Visibility tells you what's there. It doesn't tell you so what, or what next.

Most tools stop at the first question. You can see the spend, the contract, the renewal date. But knowing a renewal is in 30 days doesn't move the needle if you still have to manually pull the contract, chase down usage data, figure out your negotiating position, and draft the first email yourself. That's where the decision dies: not from lack of information, but from the work required to act on it.

That's the gap Stackpack closes with agents. Not agents that surface the insight, but agents that do the work. A contract retrieval agent that finds and summarizes agreements before you even ask. A renewal agent that flags what's coming, reads the usage data, and kicks off the process automatically. A negotiation agent that identifies where you have leverage and helps you open the conversation. The last mile from insight to action used to fall entirely on the finance team. Now it's infrastructure.

Day One vs. In the Trenches

The CFO use case looks different depending on where you are in the journey.

New in the seat: the first 90 days are about establishing credibility fast. SaaS spend is one of the best places to do it because it's visible and actionable, and most organizations have no real picture of what they're running. A new CFO who can walk into a board meeting within weeks and report exactly what the company is spending, where the savings opportunities are, and what's renewing in the next quarter looks like they have command of the business. Stackpack gives you that picture faster than anything else. You're not waiting on a vendor audit or hunting for an IT spreadsheet.
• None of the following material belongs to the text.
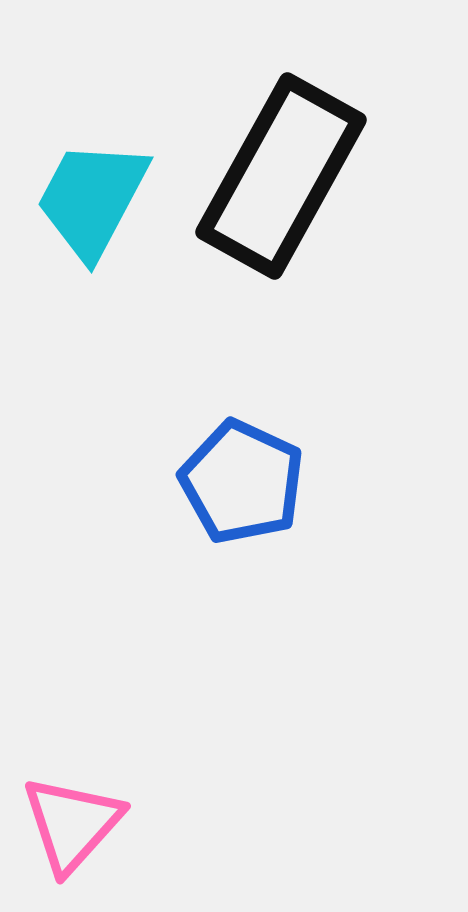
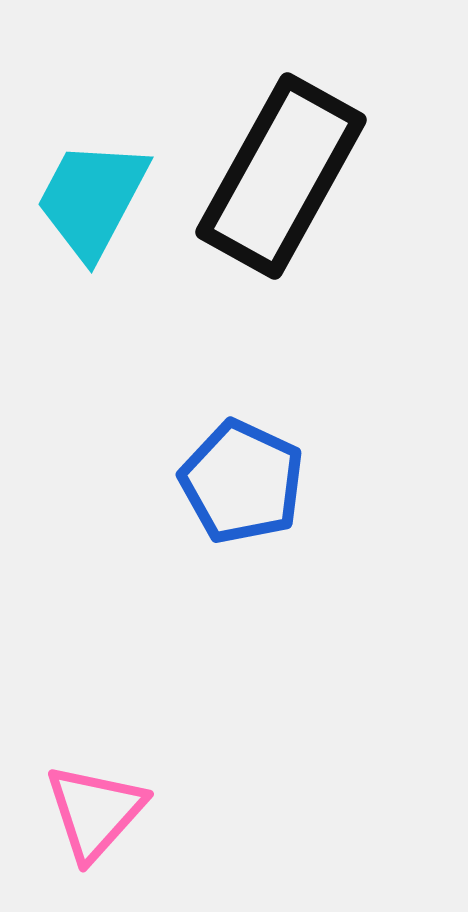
pink triangle: moved 23 px right, 12 px up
Deep in it: the dynamic shifts. Boards are pushing for efficiency. Every line item is under scrutiny. The question moves from "what do we have" to "what can we cut, what do we need to negotiate, and where are we actually getting value?" It's also essential during audits and due diligence, whether you're raising capital or in a transaction.

Day one, you need control. In the trenches, you need leverage. Both come down to the same thing: a real-time system of record that surfaces the right information at the right moment.

Why Now

95% of the time, when we're talking to a prospect, we're not competing with another software vendor. We're competing with a spreadsheet.

That's a sign the category hasn't been properly built yet. That's exactly what CRM looked like before Salesforce. What cap table management looked like before Carta. The market was there. The behavior was there. The right software just didn't exist yet.

AI made this the right moment to build Stackpack: not because AI is a feature, but because it's what finally makes the last mile possible. Surfacing insight is table stakes now. Acting on it automatically, before the renewal slips, before the budget is set, before the contract auto-fires, that's the product.

Every company I talk to is dealing with this problem today. The question is just whether you want to get ahead of it or clean it up later.